As soon as we stride the Porta Real and enter Noto’s prinked baroque centre it gets obvious that this place is worth a visit. Especially when fresh wind is more tempting for a light jacket than for sand coating in your tiniest bikini.
While Taormina shares a style mixture with a range of aprox. 2.000 years and with Siracusa having a more off-scaling charm, Noto is all bright and nice and beautiful. Like easy-listening pop or chocolate ice cream, Noto is the everybody’s-darling-town of Sicilia’s East coast.
Like pearls on a string, grand buildings present their baroque facades along the Corso Vittorio Emanuele. Following the flock of tourists, we step through Porta Reale and make our way through Baroqueland.

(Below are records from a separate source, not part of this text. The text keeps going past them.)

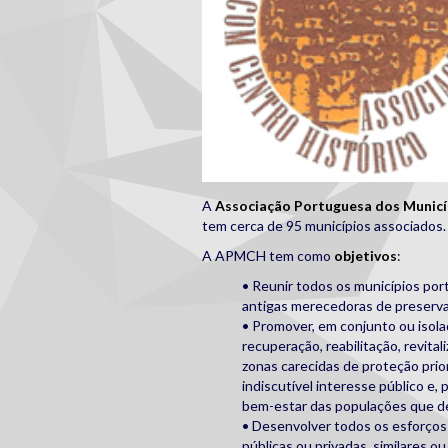
A
Associação Portuguesa dos Municí
tem cerca de 95 municípios associados.
A APMCH tem como
objetivos
:
• Reunir todos os municípios po
antigas merecedoras de preserv
• Promover, em conjunto ou isola
recuperação, reabilitação, revit
zonas carecidas de proteção prior
indiscutível interesse público e
bem-estar das populações que d
• Desenvolver todos os esforços 
públicas ou privadas, similares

We start with the Chiesa di Santa Chiara, a wonderfully inviting church with dignity and a statue of Padre Pio. Driven by the atmosphere of the church, I ignite a candle before we step out into the sun for the next highlights.
Next stop is Noto’s Cathedral, majestic and impressive yet with a different charm compared to Santa Chiara.
Getting more into the local style of decoration, we follow our guidebook and admire elaborate balconies in some of the cross-roads. Guess showing off in front of your neighbours was a common hobby back in 1694.
No matter where you turn here, you will always stand in front of beautiful buildings. Passing by the theatre is almost like: “yeah, see? Another one…”
With a bit of a distance from the Corso Vittorio Emanuele, we finally find an open place with a modern building at one side. It looks like something with bureaucracy in it, while the pattern of blind windows comes with a particular beauty.
A few weeks ago, Noto was all blooming and flourishing during the annual flower festival Infiorata di Noto: Roads and stairs around the historic centre get filled with flower arrangements, all adding up to gigantic pictures in the slope streets. The forms are still visible and some of the stairs around have been painted, following this year’s device of “I Siciliani in America”. Hence, it is no wonder that the Statue of Liberty is to be found right here.
For lunch, we get served with all kinds of delicious antipasti + main course at the Trattoria Ducezio. Sometimes when I think back of the Sicilian holidays, I still dream of gamberetti all’ arancia…
However, we are not here for fun but for culture! Hence, next stop is an exhibition with works from Banksy, one of the contemporary artists I admire most.
Banksy’s street art is a nice contrast to the Baroque-as-Baroque-can architecture in Noto. Still full of impressions, we hop on one of the afternoon’s busses (ignoring the toothless taxi driver that tries to talk us in his car), heading up for Avola.
The town between Noto and our campsite is described as a hidden champion, a quiet town with a small historic core. In fact, it is non-touristic with only local highlights. The highlights are today’s funerals that pass one after the other while we wait on busses that might or might not exist on the cryptic timetable of the bus station.
Eventually, we make it on a bus and the friendly driver offers an extra stop for us, bringing us all back to Camping Sabbiadoro.